The primary goals of this interdisciplinary consensus statement are to review the relevant anatomy of the central neck compartment, to identify the nodal subgroups within the central compartment commonly involved in thyroid cancer, and to define a consistent terminology relevant to the central compartment neck dissection.


The most commonly involved central lymph nodes in thyroid carcinoma are the prelaryngeal (Delphian), pretracheal, and the right and left paratracheal nodal basins.
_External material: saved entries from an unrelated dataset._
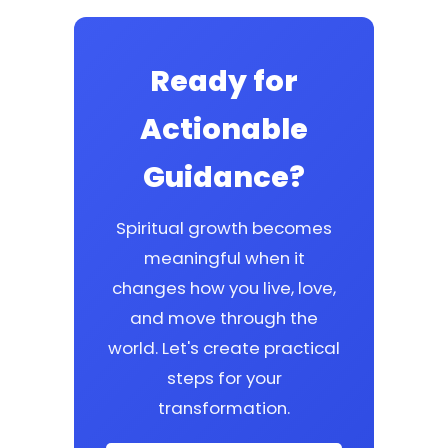
Ready for
Actionable
Guidance?
Spiritual growth becomes
meaningful when it
changes how you live, love,
and move through the
world. Let's create practical
steps for your
transformation.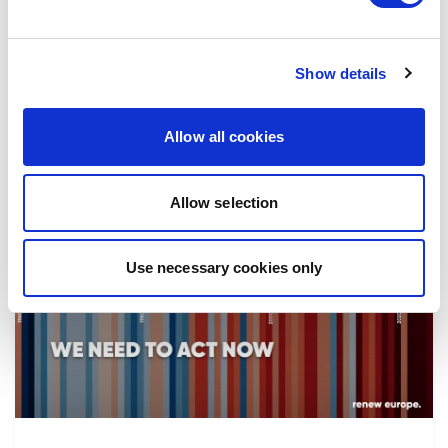
the implementation of reforms, in particular
the fight against corruption…
Show details
08/07/2026
Allow all cookies
Allow selection
Press Release
Use necessary cookies only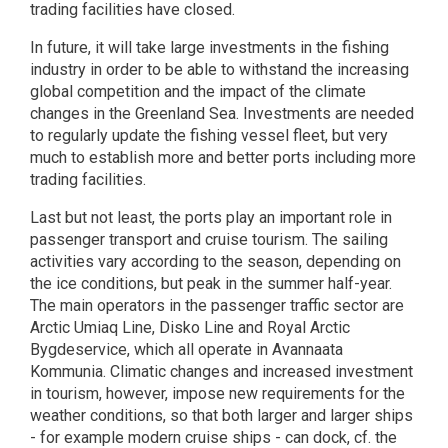
trading facilities have closed.
In future, it will take large investments in the fishing
industry in order to be able to withstand the increasing
global competition and the impact of the climate
changes in the Greenland Sea. Investments are needed
to regularly update the fishing vessel fleet, but very
much to establish more and better ports including more
trading facilities.
Last but not least, the ports play an important role in
passenger transport and cruise tourism. The sailing
activities vary according to the season, depending on
the ice conditions, but peak in the summer half-year.
The main operators in the passenger traffic sector are
Arctic Umiaq Line, Disko Line and Royal Arctic
Bygdeservice, which all operate in Avannaata
Kommunia. Climatic changes and increased investment
in tourism, however, impose new requirements for the
weather conditions, so that both larger and larger ships
- for example modern cruise ships - can dock, cf. the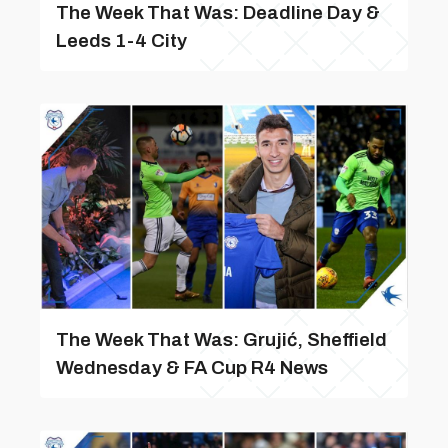
The Week That Was: Deadline Day &
Leeds 1-4 City
The Week That Was: Grujić, Sheffield
Wednesday & FA Cup R4 News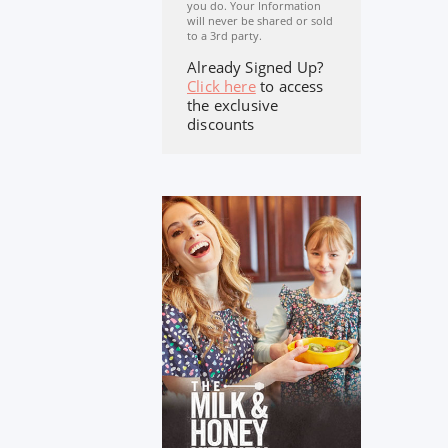
you do. Your Information
will never be shared or sold
to a 3rd party.
Already Signed Up?
Click here
to access
the exclusive
discounts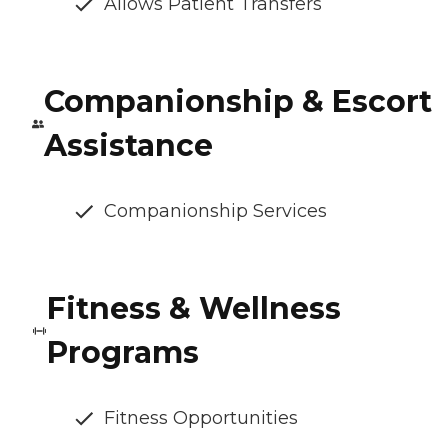
Allows Patient Transfers
Companionship & Escort
Assistance
Companionship Services
Fitness & Wellness
Programs
Fitness Opportunities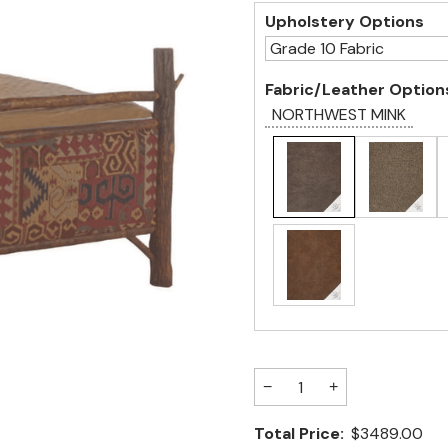
Upholstery Options
Fabric/Leather Option
NORTHWEST MINK
−
+
Total Price:
$3489.00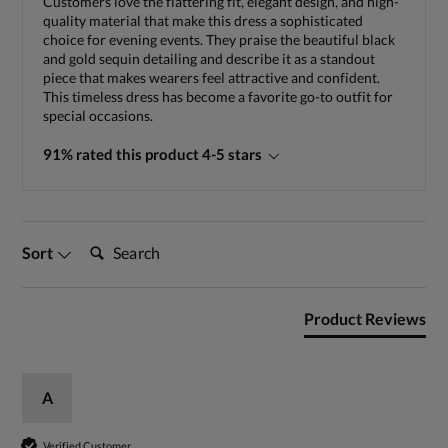
Customers love the flattering fit, elegant design, and high-
quality material that make this dress a sophisticated
choice for evening events. They praise the beautiful black
and gold sequin detailing and describe it as a standout
piece that makes wearers feel attractive and confident.
This timeless dress has become a favorite go-to outfit for
special occasions.
91% rated this product 4-5 stars
Search:
Sort
Product Reviews
A
Verified Customer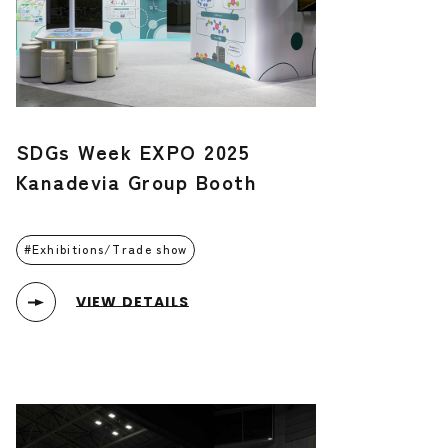
SDGs Week EXPO 2025
Kanadevia Group Booth
Exhibitions/Trade show
VIEW DETAILS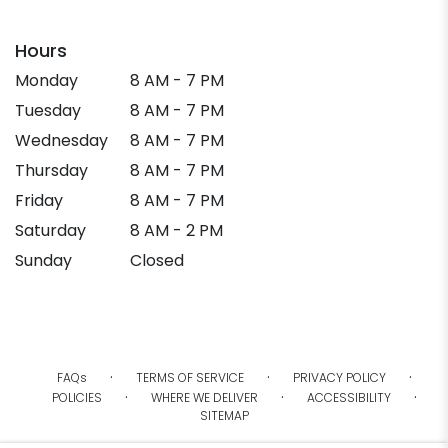
Hours
Monday
8 AM - 7 PM
Tuesday
8 AM - 7 PM
Wednesday
8 AM - 7 PM
Thursday
8 AM - 7 PM
Friday
8 AM - 7 PM
Saturday
8 AM - 2 PM
Sunday
Closed
·
·
·
FAQs
TERMS OF SERVICE
PRIVACY POLICY
·
·
·
POLICIES
WHERE WE DELIVER
ACCESSIBILITY
SITEMAP
ALL RIGHTS RESERVED ©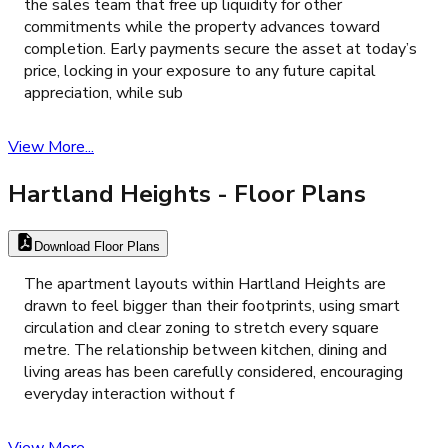
the sales team that free up liquidity for other
commitments while the property advances toward
completion. Early payments secure the asset at today’s
price, locking in your exposure to any future capital
appreciation, while sub
View More...
Hartland Heights
- Floor Plans
Download Floor Plans
The apartment layouts within Hartland Heights are
drawn to feel bigger than their footprints, using smart
circulation and clear zoning to stretch every square
metre. The relationship between kitchen, dining and
living areas has been carefully considered, encouraging
everyday interaction without f
View More...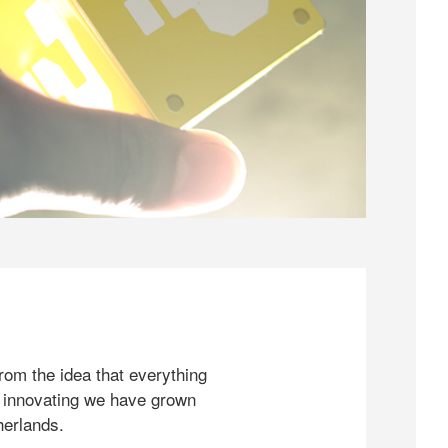
rom the idea that everything
 innovating we have grown
herlands.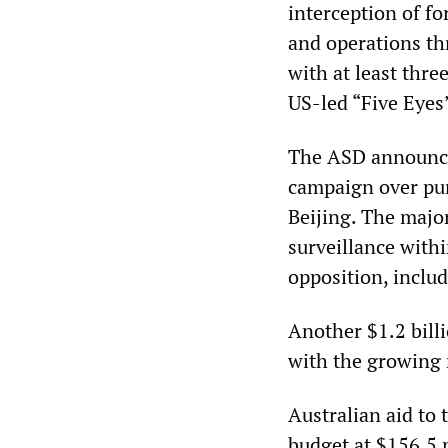
interception of fo
and operations th
with at least three
US-led “Five Eyes
The ASD announce
campaign over pur
Beijing. The majo
surveillance withi
opposition, includ
Another $1.2 billi
with the growing m
Australian aid to 
budget at $156.5 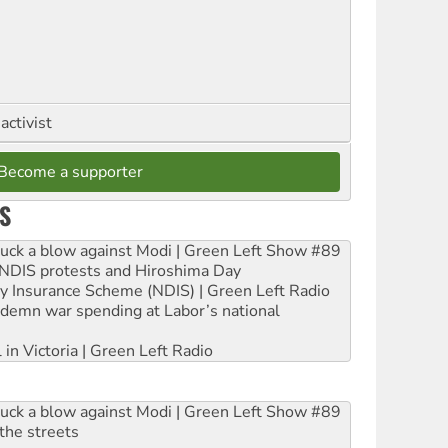
activist
Become a supporter
S
ruck a blow against Modi | Green Left Show #89
e NDIS protests and Hiroshima Day
ity Insurance Scheme (NDIS) | Green Left Radio
ndemn war spending at Labor’s national
 in Victoria | Green Left Radio
ruck a blow against Modi | Green Left Show #89
the streets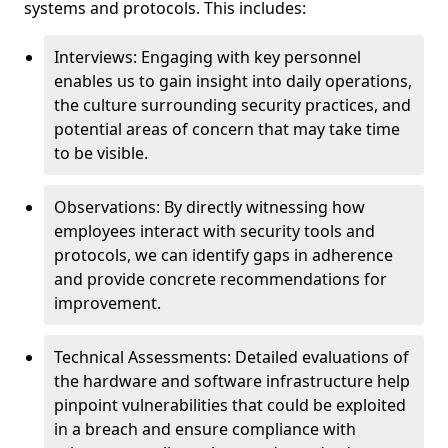
systems and protocols. This includes:
Interviews: Engaging with key personnel
enables us to gain insight into daily operations,
the culture surrounding security practices, and
potential areas of concern that may take time
to be visible.
Observations: By directly witnessing how
employees interact with security tools and
protocols, we can identify gaps in adherence
and provide concrete recommendations for
improvement.
Technical Assessments: Detailed evaluations of
the hardware and software infrastructure help
pinpoint vulnerabilities that could be exploited
in a breach and ensure compliance with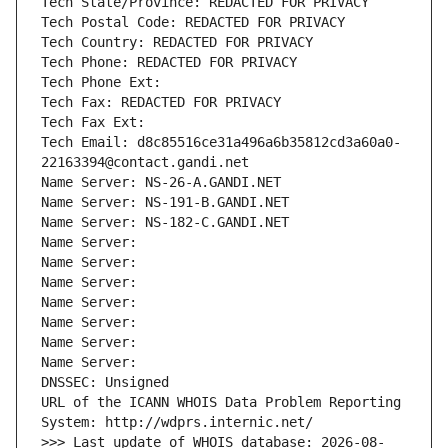
Tech State/Province: REDACTED FOR PRIVACY
Tech Postal Code: REDACTED FOR PRIVACY
Tech Country: REDACTED FOR PRIVACY
Tech Phone: REDACTED FOR PRIVACY
Tech Phone Ext:
Tech Fax: REDACTED FOR PRIVACY
Tech Fax Ext:
Tech Email: d8c85516ce31a496a6b35812cd3a60a0-
22163394@contact.gandi.net
Name Server: NS-26-A.GANDI.NET
Name Server: NS-191-B.GANDI.NET
Name Server: NS-182-C.GANDI.NET
Name Server: 
Name Server: 
Name Server: 
Name Server: 
Name Server: 
Name Server: 
Name Server: 
DNSSEC: Unsigned
URL of the ICANN WHOIS Data Problem Reporting 
System: http://wdprs.internic.net/
>>> Last update of WHOIS database: 2026-08-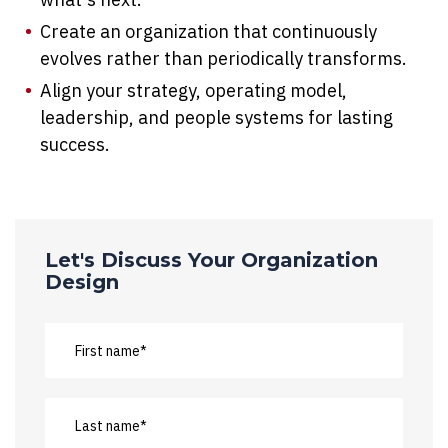
Create an organization that continuously
evolves rather than periodically transforms.
Align your strategy, operating model,
leadership, and people systems for lasting
success.
Let's Discuss Your Organization
Design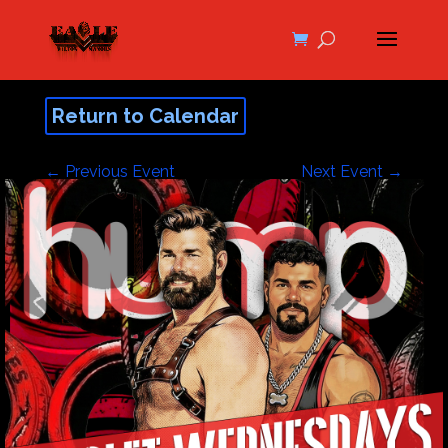
Return to Calendar
←
Previous Event
Next Event
→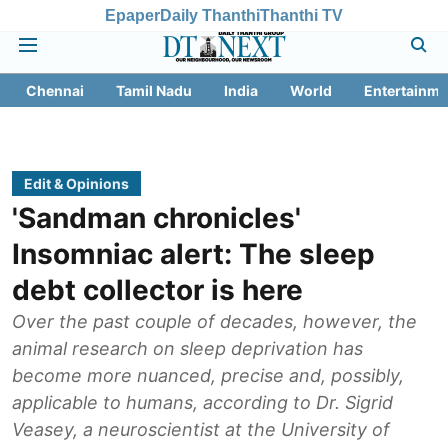
Epaper
Daily Thanthi
Thanthi TV
Chennai
Tamil Nadu
India
World
Entertainme
Edit & Opinions
'Sandman chronicles'
Insomniac alert: The sleep
debt collector is here
Over the past couple of decades, however, the
animal research on sleep deprivation has
become more nuanced, precise and, possibly,
applicable to humans, according to Dr. Sigrid
Veasey, a neuroscientist at the University of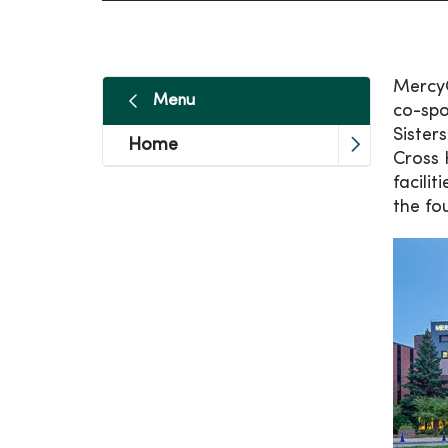
MercyO
Menu
co-spo
Sister
Home
Cross 
facili
the fo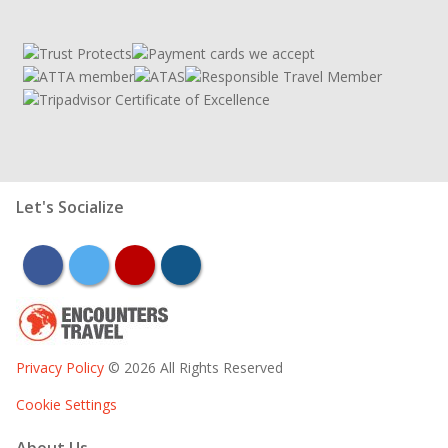
Let's Socialize
facebook
twitter
youtube
instagram
Privacy Policy
© 2026 All Rights Reserved
Cookie Settings
About Us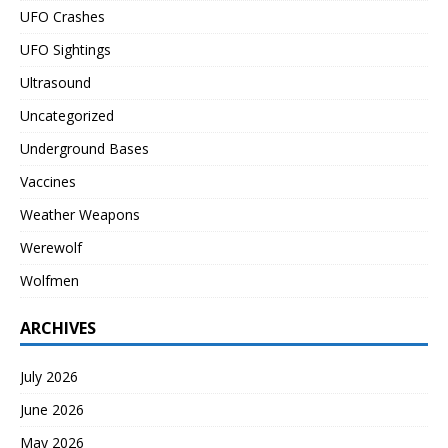
UFO Crashes
UFO Sightings
Ultrasound
Uncategorized
Underground Bases
Vaccines
Weather Weapons
Werewolf
Wolfmen
ARCHIVES
July 2026
June 2026
May 2026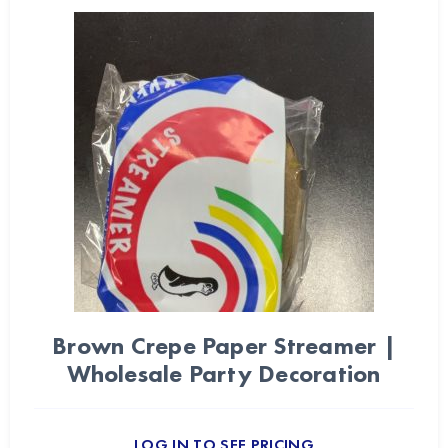
Brown Crepe Paper Streamer |
Wholesale Party Decoration
LOG IN TO SEE PRICING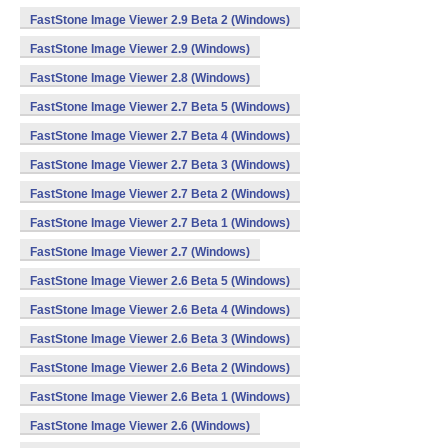
FastStone Image Viewer 2.9 Beta 2 (Windows)
FastStone Image Viewer 2.9 (Windows)
FastStone Image Viewer 2.8 (Windows)
FastStone Image Viewer 2.7 Beta 5 (Windows)
FastStone Image Viewer 2.7 Beta 4 (Windows)
FastStone Image Viewer 2.7 Beta 3 (Windows)
FastStone Image Viewer 2.7 Beta 2 (Windows)
FastStone Image Viewer 2.7 Beta 1 (Windows)
FastStone Image Viewer 2.7 (Windows)
FastStone Image Viewer 2.6 Beta 5 (Windows)
FastStone Image Viewer 2.6 Beta 4 (Windows)
FastStone Image Viewer 2.6 Beta 3 (Windows)
FastStone Image Viewer 2.6 Beta 2 (Windows)
FastStone Image Viewer 2.6 Beta 1 (Windows)
FastStone Image Viewer 2.6 (Windows)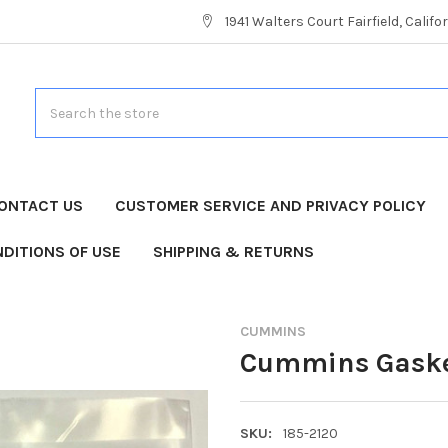
1941 Walters Court Fairfield, Calif
Search
ONTACT US
CUSTOMER SERVICE AND PRIVACY POLICY
DITIONS OF USE
SHIPPING & RETURNS
CUMMINS
Cummins Gaske
SKU:
185-2120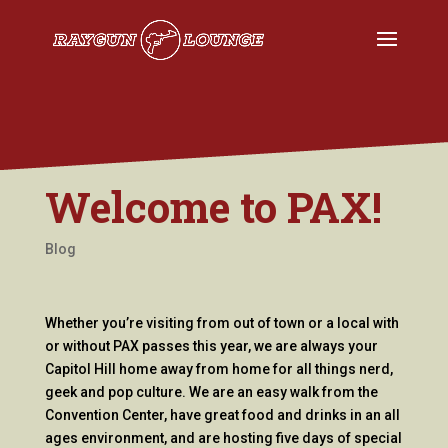
Welcome to PAX!
Blog
Whether you’re visiting from out of town or a local with
or without PAX passes this year, we are always your
Capitol Hill home away from home for all things nerd,
geek and pop culture. We are an easy walk from the
Convention Center, have great food and drinks in an all
ages environment, and are hosting five days of special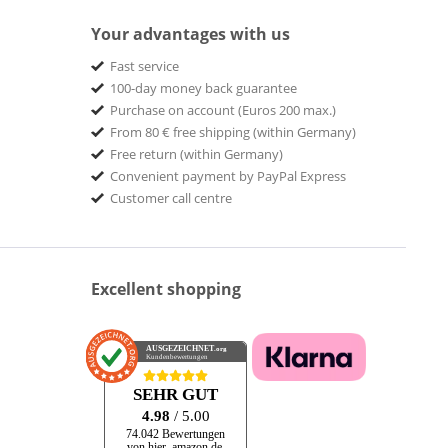
Your advantages with us
Fast service
100-day money back guarantee
Purchase on account (Euros 200 max.)
From 80 € free shipping (within Germany)
Free return (within Germany)
Convenient payment by PayPal Express
Customer call centre
Excellent shopping
AUSGEZEICHNET
.org
Kundenbewertungen
SEHR GUT
4.98
/ 5.00
74.042 Bewertungen
von hier, amazon.de,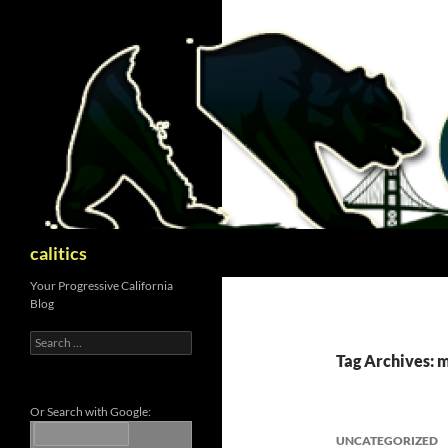
Skip
to
content
Search
calitics
Your Progressive California
Blog
Search
for:
Tag Archives: 
Or Search with Google:
UNCATEGORIZED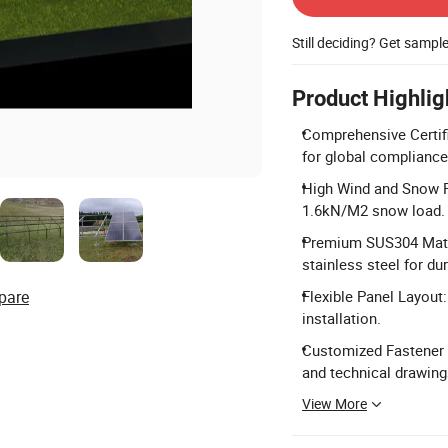
Still deciding? Get sampl
Product Highlig
Comprehensive Certifi
for global compliance
High Wind and Snow R
1.6kN/M2 snow load.
Premium SUS304 Mate
stainless steel for dur
pare
Flexible Panel Layout:
installation.
Customized Fastener 
and technical drawing
View More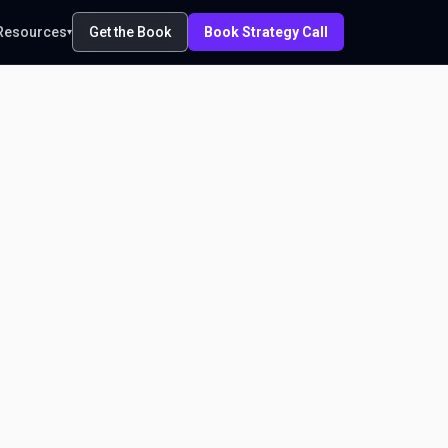
Resources
Get the Book
Book Strategy Call
▾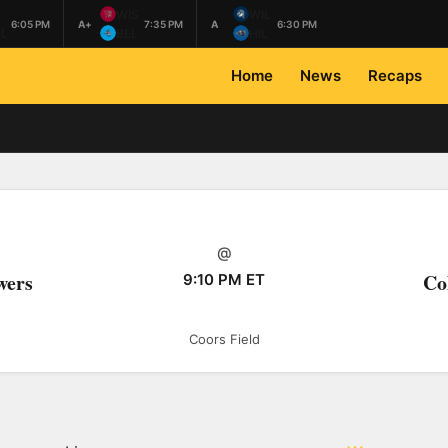
L
WIS
WIL
6:05 PM
A+
7:35 PM
A
6:30 PM
L
BEL
HIL
Home
News
Recaps
@
wers
Co
9:10 PM ET
Coors Field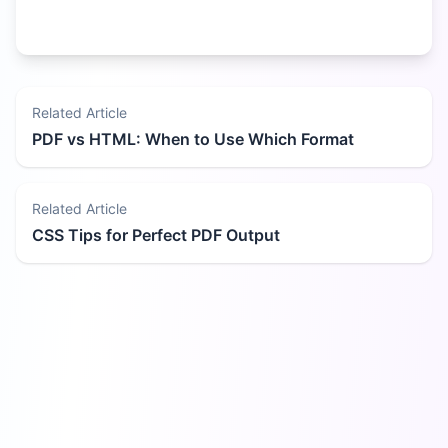
Related Article
PDF vs HTML: When to Use Which Format
Related Article
CSS Tips for Perfect PDF Output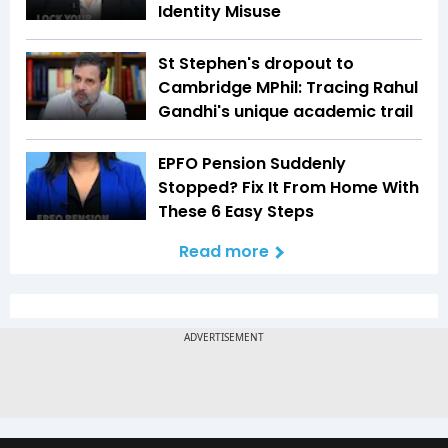
Identity Misuse
St Stephen's dropout to
Cambridge MPhil: Tracing Rahul
Gandhi's unique academic trail
EPFO Pension Suddenly
Stopped? Fix It From Home With
These 6 Easy Steps
Read more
A central neck dissection includes comprehensive, compartment-oriented removal of the prelaryngeal and pretracheal nodes and at least one paratracheal lymph node basin. A designation should be made as to whether a unilateral or bilateral dissection is performed and on which side (left or right) in unilateral cases. Lymph node "plucking" or "berry picking" implies removal only of the clinically involved nodes rather than a complete nodal group within the compartment and is not recommended. A therapeutic central compartment neck dissection implies that nodal metastasis is apparent clinically (preoperatively or intraoperatively) or by imaging (clinically N1a). A prophylactic/elective central compartment dissection implies nodal metastasis is not detected clinically or by imaging (clinically N0).


Central neck dissection at a minimum should consist of removal of the prelaryngeal, pretracheal, and paratracheal lymph nodes. The description of a central neck dissection should include both the indication (therapeutic vs. prophylactic/elective) and the extent of the dissection (unilateral or bilateral).